This part of code works fine and builds the dictionary fine.
#!/usr/bin/env python
#-*- coding: utf-8 -*-
import collections
from operator import itemgetter
S_eng = "Hindi constitutional form in India first"
S_hindi = "हिन्दी संवैधानिक रूप से भारत की प्रथम "
word_count = collections.defaultdict( dict )

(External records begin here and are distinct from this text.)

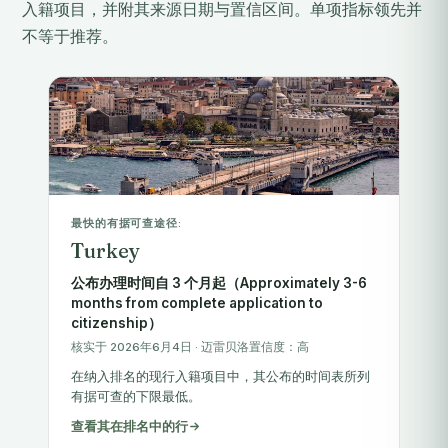
入籍项目，并附其来源日期与置信区间。单项指标领先并
不等于推荐。
最快的有据可查途径:
Turkey
公布办理时间自 3 个月起（Approximately 3-6
months from complete application to
citizenship）
核实于 2026年6月4日 · 迈雷贝洛置信度：高
在纳入排名的现行入籍项目中，其公布的时间表所列
有据可查的下限最低。
查看其在排名中的行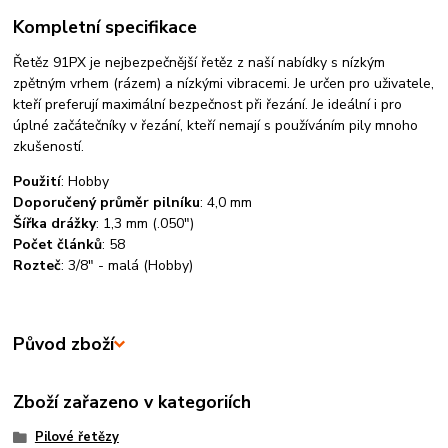
Kompletní specifikace
Řetěz 91PX je nejbezpečnější řetěz z naší nabídky s nízkým
zpětným vrhem (rázem) a nízkými vibracemi. Je určen pro uživatele,
kteří preferují maximální bezpečnost při řezání. Je ideální i pro
úplné začátečníky v řezání, kteří nemají s používáním pily mnoho
zkušeností.
Použití
:
Hobby
Doporučený průměr pilníku
:
4,0 mm
Šířka drážky
:
1,3 mm (.050")
Počet článků
:
58
Rozteč
:
3/8" - malá (Hobby)
Původ zboží
Zboží zařazeno v kategoriích
Pilové řetězy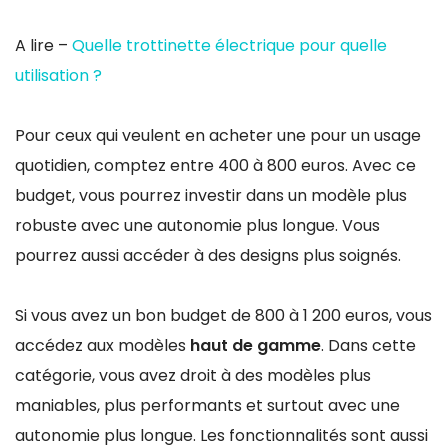
A lire –
Quelle trottinette électrique pour quelle
utilisation ?
Pour ceux qui veulent en acheter une pour un usage
quotidien, comptez entre 400 à 800 euros. Avec ce
budget, vous pourrez investir dans un modèle plus
robuste avec une autonomie plus longue. Vous
pourrez aussi accéder à des designs plus soignés.
Si vous avez un bon budget de 800 à 1 200 euros, vous
accédez aux modèles
haut de gamme
. Dans cette
catégorie, vous avez droit à des modèles plus
maniables, plus performants et surtout avec une
autonomie plus longue. Les fonctionnalités sont aussi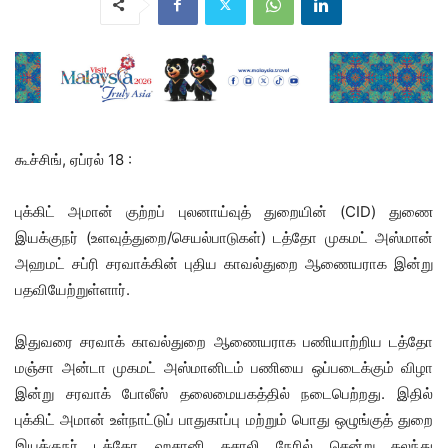
கூச்சிங், ஏப்ரல் 18 :
புக்கிட் அமான் குற்றப் புலனாய்வுத் துறையின் (CID) துணை
இயக்குநர் (உளவுத்துறை/செயல்பாடுகள்) டத்தோ முகமட் அஸ்மான்
அஹமட் சப்ரி சரவாக்கின் புதிய காவல்துறை ஆணையராக இன்று
பதவியேற்றுள்ளார்.
இதுவரை சரவாக் காவல்துறை ஆணையராக பணியாற்றிய டத்தோ
மஞ்சா அன்டா முகமட் அஸ்மானிடம் பணியை ஒப்படைக்கும் விழா
இன்று சரவாக் போலீஸ் தலைமையகத்தில் நடைபெற்றது. இதில்
புக்கிட் அமான் உள்நாட்டுப் பாதுகாப்பு மற்றும் பொது ஒழுங்குத் துறை
இயக்குநர் டத்தோ ஹசானி கசாலி நேரில் சென்று கலந்து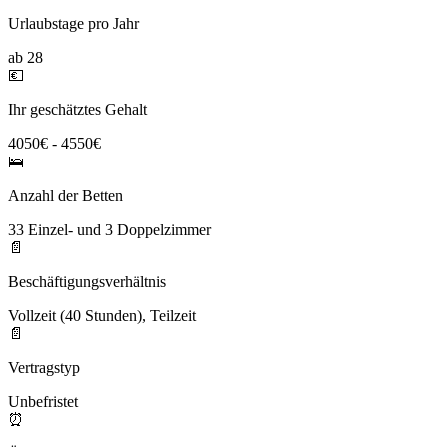
Urlaubstage pro Jahr
ab 28
💶
Ihr geschätztes Gehalt
4050€ - 4550€
🛌
Anzahl der Betten
33 Einzel- und 3 Doppelzimmer
📄
Beschäftigungsverhältnis
Vollzeit (40 Stunden), Teilzeit
📄
Vertragstyp
Unbefristet
⏰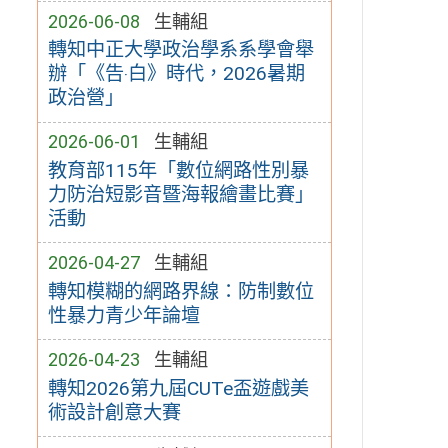
2026-06-08
生輔組
轉知中正大學政治學系系學會舉
辦「《告‧白》時代，2026暑期
政治營」
2026-06-01
生輔組
教育部115年「數位網路性別暴
力防治短影音暨海報繪畫比賽」
活動
2026-04-27
生輔組
轉知模糊的網路界線：防制數位
性暴力青少年論壇
2026-04-23
生輔組
轉知2026第九屆CUTe盃遊戲美
術設計創意大賽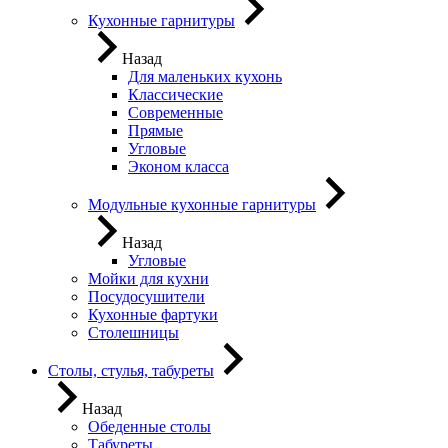
Кухонные гарнитуры
Назад
Для маленьких кухонь
Классические
Современные
Прямые
Угловые
Эконом класса
Модульные кухонные гарнитуры
Назад
Угловые
Мойки для кухни
Посудосушители
Кухонные фартуки
Столешницы
Столы, стулья, табуреты
Назад
Обеденные столы
Табуреты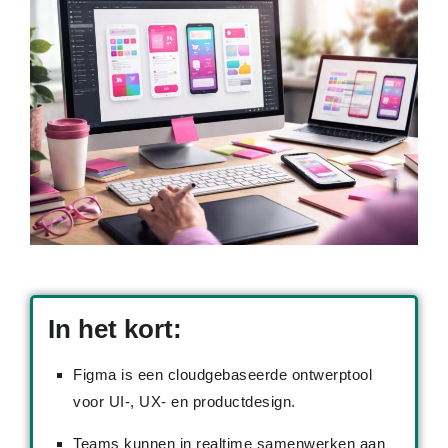
In het kort:
Figma is een cloudgebaseerde ontwerptool
voor UI-, UX- en productdesign.
Teams kunnen in realtime samenwerken aan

for st in S_eng .split(" "):
for st_1 in S_hindi.split(" "):
print type(st), type(st_1)
word_count[st][st_1] = 1
print word_count
But when I try to read a file having English and Hindi sentences and trying to create a dictionary the below happens
#!/usr/bin/env python
#-*- coding: utf-8 -*-
P = defaultdict(dict)
i = "your"
j = "अपने"
if(P[i][j] >= 0):
P[i][j] += 1
else:
P[i][j] = 0
print P
This gives error as:
Traceback (most recent call last):
File "lerxical_probab.py", line 31, in <module>
if(P[i][j] >= 0):
KeyError: '\xe0\xa4\x85\xe0\xa4\xaa\xe0\xa4\xa8\xe0\xa5\x87'
I checked the types of i and j
too both are 'str' only.
Can someone please help in this matter?
And how come one works and other don't?